MADRID, 26 (EUROPA PRESS)
Scientists from Cambridge and NTU Singapore have discovered that slow-motion plate tectonic collisions drag more carbon into the Earth than previously thought.
They found that carbon drawn into the Earth’s interior in subduction zones, where tectonic plates collide and plunge into the Earth’s interior, tends to remain locked at depth, rather than resurface in the form of volcanic emissions.
Their findings, published in Nature Communications, suggest that only about a third of the carbon recycled beneath volcanic chains returns to the surface through recycling, in contrast to previous theories that what goes down mostly goes back up.
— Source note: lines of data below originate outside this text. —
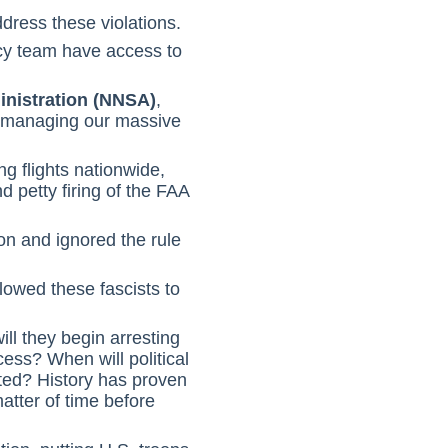
dress these violations.
cy team have access to
inistration (NNSA)
,
e managing our massive
g flights nationwide,
 petty firing of the FAA
on and ignored the rule
lowed these fascists to
ll they begin arresting
ss? When will political
eted? History has proven
matter of time before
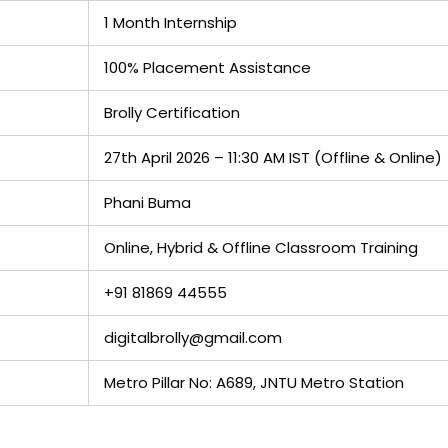
1 Month Internship
100% Placement Assistance
Brolly Certification
27th April 2026 – 11:30 AM IST (Offline & Online)
Phani Buma
Online, Hybrid & Offline Classroom Training
+91 81869 44555
digitalbrolly@gmail.com
Metro Pillar No: A689, JNTU Metro Station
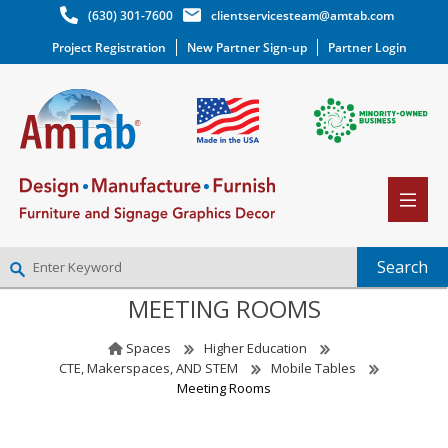
(630) 301-7600
clientservicesteam@amtab.com
Project Registration
New Partner Sign-up
Partner Login
MEETING ROOMS
NEW PARTNER SIGNUP
LOG IN
Spaces
Higher Education
WISHLIST
(0)
CTE, Makerspaces, AND STEM
Mobile Tables
Meeting Rooms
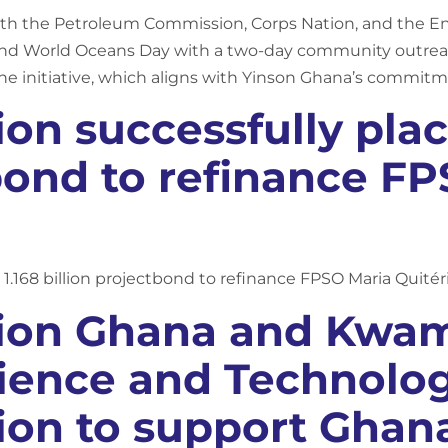
ith the Petroleum Commission, Corps Nation, and the E
 World Oceans Day with a two-day community outreac
he initiative, which aligns with Yinson Ghana’s commit
on successfully plac
 bond to refinance F
1.168 billion projectbond to refinance FPSO Maria Quitér
tion Ghana and Kw
cience and Technolo
ion to support Ghana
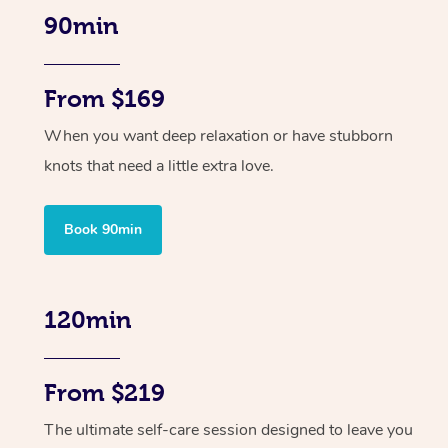
90min
From $169
When you want deep relaxation or have stubborn
knots that need a little extra love.
Book 90min
120min
From $219
The ultimate self-care session designed to leave you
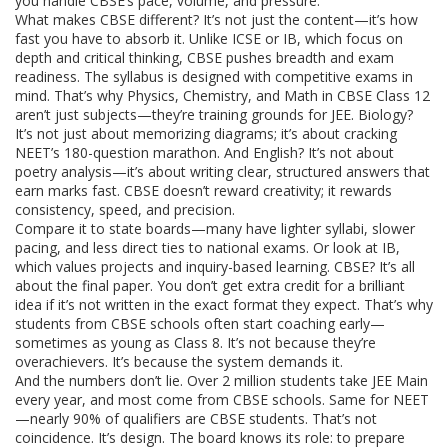
you handle CBSE’s pace, volume, and pressure.
What makes CBSE different? It’s not just the content—it’s how
fast you have to absorb it. Unlike ICSE or IB, which focus on
depth and critical thinking, CBSE pushes breadth and exam
readiness. The syllabus is designed with competitive exams in
mind. That’s why Physics, Chemistry, and Math in CBSE Class 12
aren’t just subjects—they’re training grounds for JEE. Biology?
It’s not just about memorizing diagrams; it’s about cracking
NEET’s 180-question marathon. And English? It’s not about
poetry analysis—it’s about writing clear, structured answers that
earn marks fast. CBSE doesn’t reward creativity; it rewards
consistency, speed, and precision.
Compare it to state boards—many have lighter syllabi, slower
pacing, and less direct ties to national exams. Or look at IB,
which values projects and inquiry-based learning. CBSE? It’s all
about the final paper. You don’t get extra credit for a brilliant
idea if it’s not written in the exact format they expect. That’s why
students from CBSE schools often start coaching early—
sometimes as young as Class 8. It’s not because they’re
overachievers. It’s because the system demands it.
And the numbers don’t lie. Over 2 million students take JEE Main
every year, and most come from CBSE schools. Same for NEET
—nearly 90% of qualifiers are CBSE students. That’s not
coincidence. It’s design. The board knows its role: to prepare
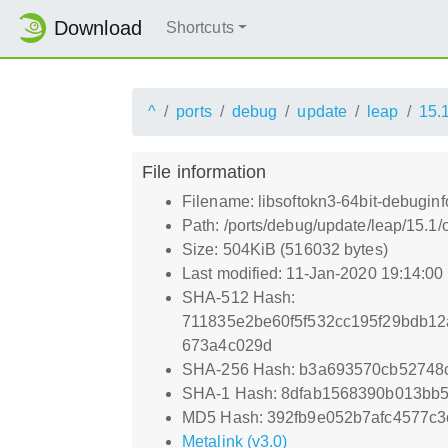
Download
Shortcuts
^
ports
debug
update
leap
15.
File information
Filename: libsoftokn3-64bit-debuginf
Path: /ports/debug/update/leap/15.1/
Size: 504KiB (516032 bytes)
Last modified: 11-Jan-2020 19:14:0
SHA-512 Hash:
711835e2be60f5f532cc195f29bdb1
673a4c029d
SHA-256 Hash: b3a693570cb52748c
SHA-1 Hash: 8dfab1568390b013bb5
MD5 Hash: 392fb9e052b7afc4577c3
Metalink (v3.0)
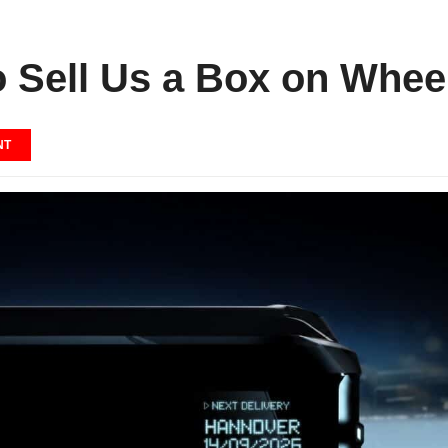
o Sell Us a Box on Whee
NT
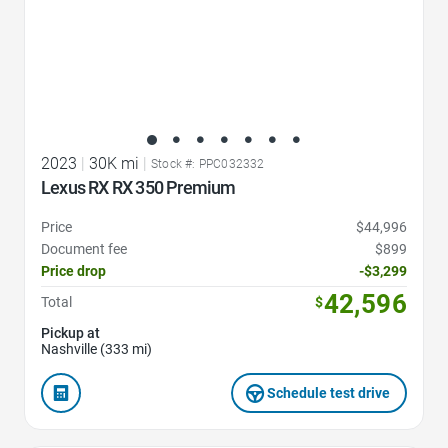
2023
|
30K mi
|
Stock #: PPC032332
Lexus RX RX 350 Premium
Price
$44,996
Document fee
$899
Price drop
-$3,299
42,596
Total
$
Pickup at
Nashville (333 mi)
Schedule test drive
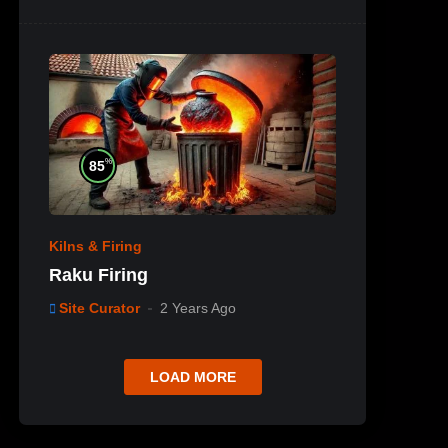
%
85
Kilns & Firing
Raku Firing
Site Curator
2 Years Ago
LOAD MORE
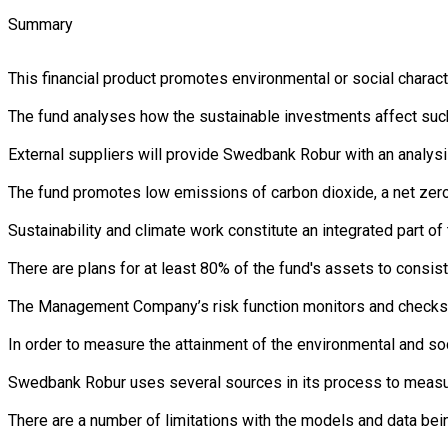
Summary
This financial product promotes environmental or social charac
The fund analyses how the sustainable investments affect such 
External suppliers will provide Swedbank Robur with an analysi
The fund promotes low emissions of carbon dioxide, a net zero 
Sustainability and climate work constitute an integrated part 
There are plans for at least 80% of the fund's assets to consist
The Management Company’s risk function monitors and checks th
In order to measure the attainment of the environmental and soc
Swedbank Robur uses several sources in its process to measure 
There are a number of limitations with the models and data bein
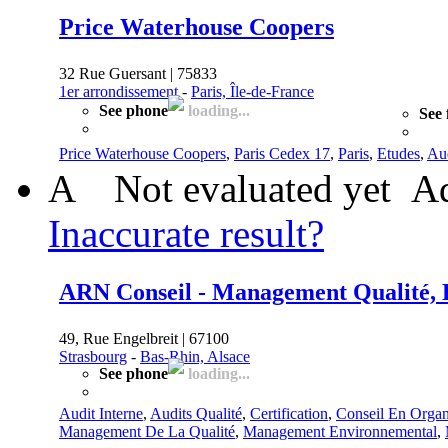
Price Waterhouse Coopers
32 Rue Guersant | 75833
1er arrondissement
-
Paris, Île-de-France
See phone
loading...
See 
Price Waterhouse Coopers
,
Paris Cedex 17
,
Paris
,
Etudes
,
Aud
A
Not evaluated yet
Ad
Inaccurate result?
ARN Conseil - Management Qualité, E
49, Rue Engelbreit | 67100
Strasbourg
-
Bas-Rhin, Alsace
See phone
loading...
Audit Interne
,
Audits Qualité
,
Certification
,
Conseil En Organ
Management De La Qualité
,
Management Environnemental
,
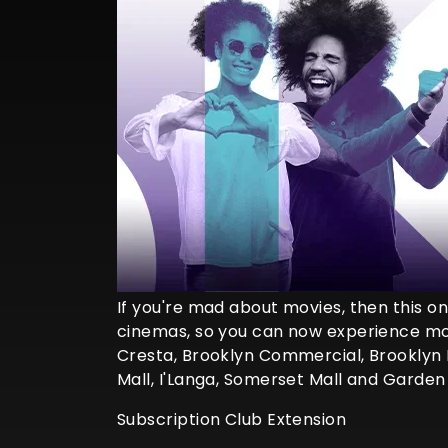
If you're mad about movies, then this one
cinemas, so you can now experience mor
Cresta, Brooklyn Commercial, Brooklyn 
Mall, I'Langa, Somerset Mall and Garden
Subscription Club Extension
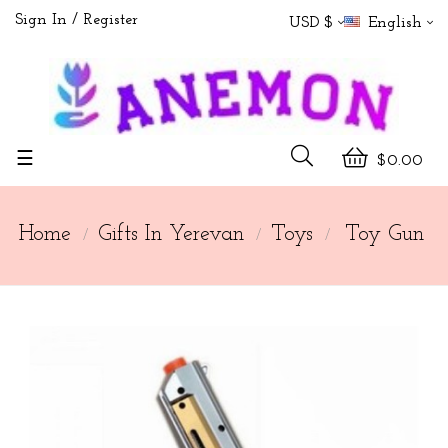
Sign In
Register
USD $
English
Toggle
☰
$0.00
navigation
Home
Gifts In Yerevan
Toys
Toy Gun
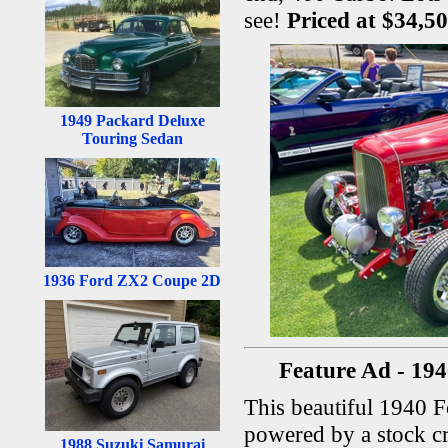
see!
Priced at $34,5
1949 Packard Deluxe
Touring Sedan
1936 Ford ZX2 Coupe 2D
Feature Ad - 194
This beautiful 1940 F
powered by a stock c
1988 Suzuki Samurai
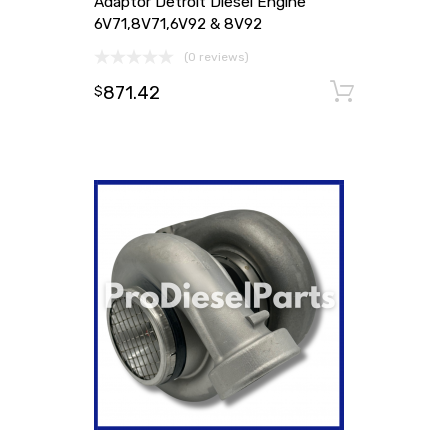
Adaptor Detroit Diesel Engine
6V71,8V71,6V92 & 8V92
(0 reviews)
871.42
Add to
$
One of the solutions to tackle climate change is to find ways to reduce the amount of CO2 in Earth’s atmosphere. By studying how carbon behaves deep within the Earth, which is home to most of our planet’s carbon, scientists can better understand the entire life cycle of carbon on Earth and how it flows between the atmosphere, oceans and life on the surface.
The best understood parts of the carbon cycle are found on or near the Earth’s surface, but deep carbon stocks play a key role in maintaining the habitability of our planet by regulating atmospheric CO2 levels.
“We currently have a relatively good understanding of surface carbon pools and the fluxes between them, but we know much less about carbon pools inside the Earth, which cycle carbon over millions of years,” said lead author Stefan Farsang. , who conducted the research while a PhD student in the Cambridge Department of Earth Sciences.
There are several ways to release carbon into the atmosphere (as CO2), but there is only one way that it can return to Earth’s interior: through plate subduction. Here, carbon from the surface, for example in the form of seashells and microorganisms that have locked atmospheric CO2 in their shells, is channeled into the Earth’s interior.
Scientists had thought that much of this carbon was returned to the atmosphere as CO2 through emissions from volcanoes. But the new study reveals that chemical reactions that take place in rocks swallowed up in subduction zones trap carbon and send it deeper into the Earth’s interior, preventing some of it from returning to Earth’s surface.
The team carried out a series of experiments at the European synchrotron radiation facility. “The ESRF has world-leading facilities and the expertise we needed to get our results,” said co-author Simon Redfern, dean of NTU Singapore’s College of Science, in a statement. “The facility can measure very low concentrations of these metals under the high pressure and temperature conditions of interest to us,” he added. To reproduce the high pressures and temperatures of the subduction zones, they used a heated “diamond anvil”, in which extreme pressures are achieved by pressing two small diamond anvils against the sample.
The work supports growing evidence that carbonate rocks, which have the same chemical composition as chalk, become less rich in calcium and richer in magnesium when they are channeled deeper into the mantle. This chemical transformation makes the carbonate less soluble, which means that it is not absorbed into the fluids that supply volcanoes. Instead, most of the carbonate sinks deeper into the mantle where it can eventually turn into diamond.
“There is still a lot of research to be done in this field,” said Farsang. “In the future, our goal is to refine our estimates by studying the solubility of carbonates over a broader temperature and pressure range and in various fluid compositions.”
The findings are also important for understanding the role of carbonate formation in our climate system more generally. “Our results show that these minerals are very stable and can certainly retain CO2 from the atmosphere in solid mineral forms that could result in negative emissions,” said Redfern. The team has been investigating the use of similar methods for carbon capture, which moves atmospheric CO2 to storage in rocks and oceans.
“These results will also help us understand better ways to lock carbon on solid Earth, out of the atmosphere. If we can accelerate this process faster than nature manages it, it could prove a route to help solve the climate crisis. “said Redfern.